- Your instructions:
Once you find the line containing "DE 19944880", output it and every line after it to the end of the records, exactly.

___ Exercise input

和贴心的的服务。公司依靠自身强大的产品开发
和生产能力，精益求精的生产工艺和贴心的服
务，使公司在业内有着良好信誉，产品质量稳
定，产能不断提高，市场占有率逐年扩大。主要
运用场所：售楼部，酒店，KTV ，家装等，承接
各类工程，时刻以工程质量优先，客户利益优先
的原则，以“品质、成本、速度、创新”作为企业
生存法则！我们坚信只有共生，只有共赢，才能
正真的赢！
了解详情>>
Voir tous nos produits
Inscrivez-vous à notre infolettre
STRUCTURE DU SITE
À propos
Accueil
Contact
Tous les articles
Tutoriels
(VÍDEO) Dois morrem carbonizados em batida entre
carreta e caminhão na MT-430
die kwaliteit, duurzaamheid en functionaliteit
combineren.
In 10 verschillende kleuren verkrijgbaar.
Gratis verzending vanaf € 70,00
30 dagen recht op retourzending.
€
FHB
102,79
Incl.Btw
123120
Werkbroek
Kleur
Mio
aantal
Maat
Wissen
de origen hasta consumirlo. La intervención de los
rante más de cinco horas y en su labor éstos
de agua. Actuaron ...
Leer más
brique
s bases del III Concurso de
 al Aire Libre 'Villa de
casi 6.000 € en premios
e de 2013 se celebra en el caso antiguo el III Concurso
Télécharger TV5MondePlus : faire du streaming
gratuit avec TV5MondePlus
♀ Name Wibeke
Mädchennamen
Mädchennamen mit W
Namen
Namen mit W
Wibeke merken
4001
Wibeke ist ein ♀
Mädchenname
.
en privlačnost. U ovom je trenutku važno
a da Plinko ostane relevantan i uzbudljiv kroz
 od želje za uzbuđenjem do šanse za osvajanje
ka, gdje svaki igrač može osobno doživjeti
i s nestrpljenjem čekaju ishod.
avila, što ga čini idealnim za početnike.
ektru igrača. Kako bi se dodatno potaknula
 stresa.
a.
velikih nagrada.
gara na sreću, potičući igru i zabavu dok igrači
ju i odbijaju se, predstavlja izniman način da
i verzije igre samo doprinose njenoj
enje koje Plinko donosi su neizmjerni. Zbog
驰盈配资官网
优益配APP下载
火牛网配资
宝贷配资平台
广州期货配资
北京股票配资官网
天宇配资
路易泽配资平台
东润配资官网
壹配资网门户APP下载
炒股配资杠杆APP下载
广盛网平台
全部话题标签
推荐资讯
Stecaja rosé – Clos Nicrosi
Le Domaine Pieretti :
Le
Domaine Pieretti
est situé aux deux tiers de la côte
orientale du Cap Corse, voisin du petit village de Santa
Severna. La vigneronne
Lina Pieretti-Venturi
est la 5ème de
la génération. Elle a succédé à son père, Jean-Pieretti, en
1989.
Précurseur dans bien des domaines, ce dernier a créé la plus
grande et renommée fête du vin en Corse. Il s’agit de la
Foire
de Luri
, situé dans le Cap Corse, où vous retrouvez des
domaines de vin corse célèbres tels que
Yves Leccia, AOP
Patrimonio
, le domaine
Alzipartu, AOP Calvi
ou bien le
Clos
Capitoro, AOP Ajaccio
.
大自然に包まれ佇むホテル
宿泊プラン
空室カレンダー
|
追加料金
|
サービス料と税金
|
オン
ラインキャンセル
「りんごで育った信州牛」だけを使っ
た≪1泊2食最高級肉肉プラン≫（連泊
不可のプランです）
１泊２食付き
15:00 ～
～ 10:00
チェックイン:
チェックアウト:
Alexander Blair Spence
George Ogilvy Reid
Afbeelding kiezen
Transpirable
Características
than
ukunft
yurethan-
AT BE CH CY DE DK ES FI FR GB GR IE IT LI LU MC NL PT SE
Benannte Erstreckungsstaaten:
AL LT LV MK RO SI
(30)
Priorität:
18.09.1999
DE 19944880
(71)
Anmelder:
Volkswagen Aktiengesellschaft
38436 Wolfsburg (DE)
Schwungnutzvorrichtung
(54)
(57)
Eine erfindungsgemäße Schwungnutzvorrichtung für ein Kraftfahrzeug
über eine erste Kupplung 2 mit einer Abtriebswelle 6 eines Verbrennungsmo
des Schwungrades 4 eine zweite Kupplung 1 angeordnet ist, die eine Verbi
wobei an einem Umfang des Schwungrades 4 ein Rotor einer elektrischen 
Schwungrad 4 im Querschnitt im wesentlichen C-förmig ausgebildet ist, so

______

- Output for this task:
DE 19944880
(71)
Anmelder:
Volkswagen Aktiengesellschaft
38436 Wolfsburg (DE)
Schwungnutzvorrichtung
(54)
(57)
Eine erfindungsgemäße Schwungnutzvorrichtung für ein Kraftfahrzeug
über eine erste Kupplung 2 mit einer Abtriebswelle 6 eines Verbrennungsmo
des Schwungrades 4 eine zweite Kupplung 1 angeordnet ist, die eine Verbi
wobei an einem Umfang des Schwungrades 4 ein Rotor einer elektrischen 
Schwungrad 4 im Querschnitt im wesentlichen C-förmig ausgebildet ist, so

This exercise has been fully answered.